- Problem description
Output the records exactly, and drop each picture.
[Opening Exercise data section]
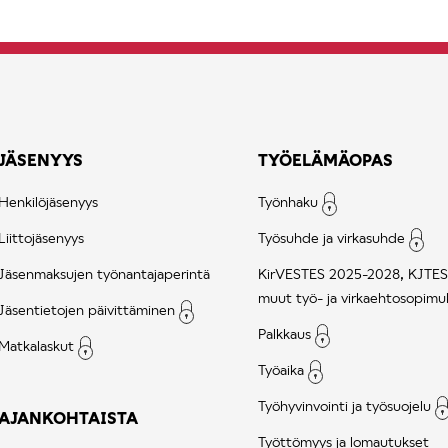
JÄSENYYS
TYÖELÄMÄOPAS
Henkilöjäsenyys
Työnhaku
Liittojäsenyys
Työsuhde ja virkasuhde
Jäsenmaksujen työnantajaperintä
KirVESTES 2025-2028, KJTES
muut työ- ja virkaehtosopimu
Jäsentietojen päivittäminen
Palkkaus
Matkalaskut
Työaika
Työhyvinvointi ja työsuojelu
AJANKOHTAISTA
Työttömyys ja lomautukset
[Closing Exercise data section]
- Written answer
JÄSENYYS
TYÖELÄMÄOPAS
Henkilöjäsenyys
Työnhaku
Liittojäsenyys
Työsuhde ja virkasuhde
Jäsenmaksujen työnantajaperintä
KirVESTES 2025-2028, KJTES
muut työ- ja virkaehtosopimu
Jäsentietojen päivittäminen
Palkkaus
Matkalaskut
Työaika
Työhyvinvointi ja työsuojelu
AJANKOHTAISTA
Työttömyys ja lomautukset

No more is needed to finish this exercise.